The Big Three welcomed the split, as it facilitated their efforts to pit worker against worker, the better to drive down the wages and gut the working conditions of all.
Two decades later, autoworkers in Canada and the US are laden with rival bureaucratic organizations that pursue an identical pro-company course of imposing concessions and suppressing worker opposition, and systematically preventing any joint struggle of North American auto workers against job and wage cuts.

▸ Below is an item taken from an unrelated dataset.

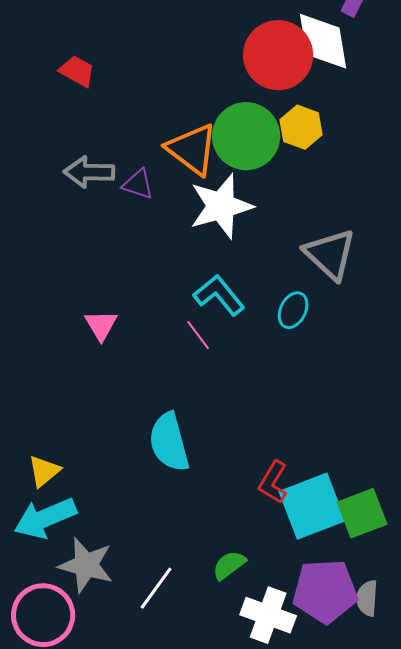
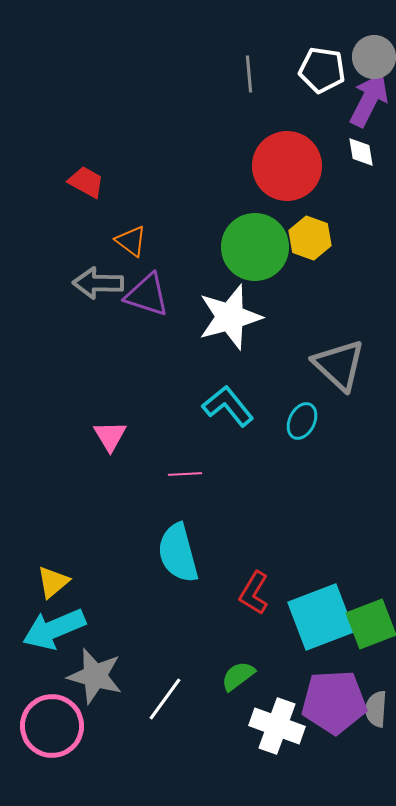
white diamond: (323, 41) -> (361, 152), moved, size x0.5
orange triangle: (192, 149) -> (131, 241), moved, size x0.6
purple triangle: (138, 184) -> (147, 295), size x1.4
pink line: (198, 335) -> (185, 474), moved, turned -56
red L-shape: (273, 482) -> (254, 593), moved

In announcing the CAW's latest concessions agreement with GM, Lewenza explicitly identified US autoworkers, not the rapacious demands of the employers, as the "threat." Declared Lewenza, "Given the restructuring in the US industry, including changes in the UAW contract, we had to keep pace to preserve our Canadian investment advantage, to make sure there were no reasons to move work from our plants to the United States."
Chrysler workers should reject the concessions contract that Chrysler, the big business federal and Ontario governments, and the CAW bureaucracy are conspiring to impose on them and revive the militant traditions that have been suppressed by the trade union bureaucracy.
They should prepare to occupy the plants, so as to counter Chrysler's threat to pull out of Canada, and urge all workers at GM and Ford in Canada and the US, as well as workers in the auto-parts industry and non-union transplants, to join them in a North America-wide strike.
A decisive end must be put to the attempts of the Detroit Three and the unions to pit worker against worker by waging a struggle in defence of all workers' jobs and in opposition to all concessions.
Seventy years ago autoworkers in Canada and the US joined forces to found the UAW because they recognized that to fight the giant auto companies they needed to unify their struggles across the Canada-US border. Today in the area of integrated global production—where the transnational corporations systematically seek to pit workers against each other, placing production wherever the greatest profits can be wrung from the workers—autoworkers cannot take a step forward unless they consciously organize themselves as an international force.
Such a struggle will only be mounted independently of, and in opposition to, the CAW bureaucracy, through the establishment of committees of rank-and-file workers in the factories and of working people, youth and the unemployed in the communities.
Militant industrial action must be linked to an entirely new political strategy and perspective.
The crisis in the auto industry is part and parcel of the failure of capitalism in North America and around the world. The only alternative that represents the interests of the working class is the fight for socialism.
To advance their own solution to the crisis, workers need to be organized as an independent political force, in a mass workers' party, in opposition to the parties that defend the profit system and insist that the working class pay for the capitalist crisis, the Conservatives, Liberals and the NDP.
With the bringing to power of a workers' government, the auto industry can be taken out of the hands of the corporate executives and financial speculators who have driven it into the ground, and transformed into a public utility, democratically owned and controlled by the working people themselves. Then production and employment can be organized in the interests of all, rather than the profits of a few, and the auto industry retooled to build safe, affordable transportation, in cooperation with autoworkers around the world.
The Socialist Equality Party urges workers looking for a way to fight the assault on jobs and living standards to take up the struggle for a socialist future and join the SEP.